# Supplied material
━━━

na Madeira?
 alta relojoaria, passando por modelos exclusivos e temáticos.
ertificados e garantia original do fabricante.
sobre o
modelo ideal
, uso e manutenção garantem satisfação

━━━

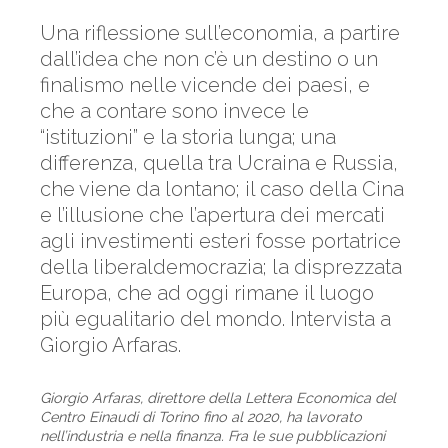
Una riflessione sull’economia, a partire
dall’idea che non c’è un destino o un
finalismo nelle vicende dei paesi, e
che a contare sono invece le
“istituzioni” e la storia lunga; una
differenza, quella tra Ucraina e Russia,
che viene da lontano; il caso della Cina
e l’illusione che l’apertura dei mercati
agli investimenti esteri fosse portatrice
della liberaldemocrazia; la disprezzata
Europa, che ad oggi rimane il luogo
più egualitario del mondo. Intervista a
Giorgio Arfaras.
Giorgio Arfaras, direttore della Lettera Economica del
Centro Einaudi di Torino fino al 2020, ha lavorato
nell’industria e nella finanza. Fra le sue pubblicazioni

━━━

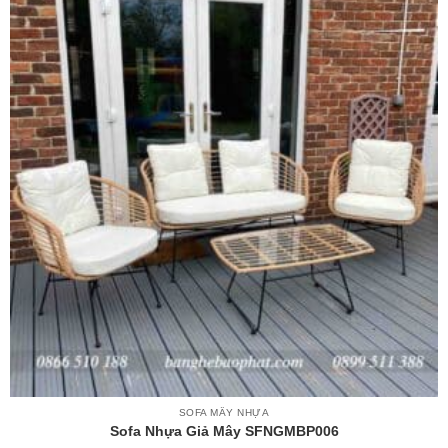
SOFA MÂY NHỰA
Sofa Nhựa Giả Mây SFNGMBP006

━━━

# Exercise description
In the material above, find the line containing "della liberaldemocrazia; la disprezzata" and the line containing "nell’industria e nella", then write out exactly those two lines and every line between them, and nothing more.

# Written solution
della liberaldemocrazia; la disprezzata
Europa, che ad oggi rimane il luogo
più egualitario del mondo. Intervista a
Giorgio Arfaras.
Giorgio Arfaras, direttore della Lettera Economica del
Centro Einaudi di Torino fino al 2020, ha lavorato
nell’industria e nella finanza. Fra le sue pubblicazioni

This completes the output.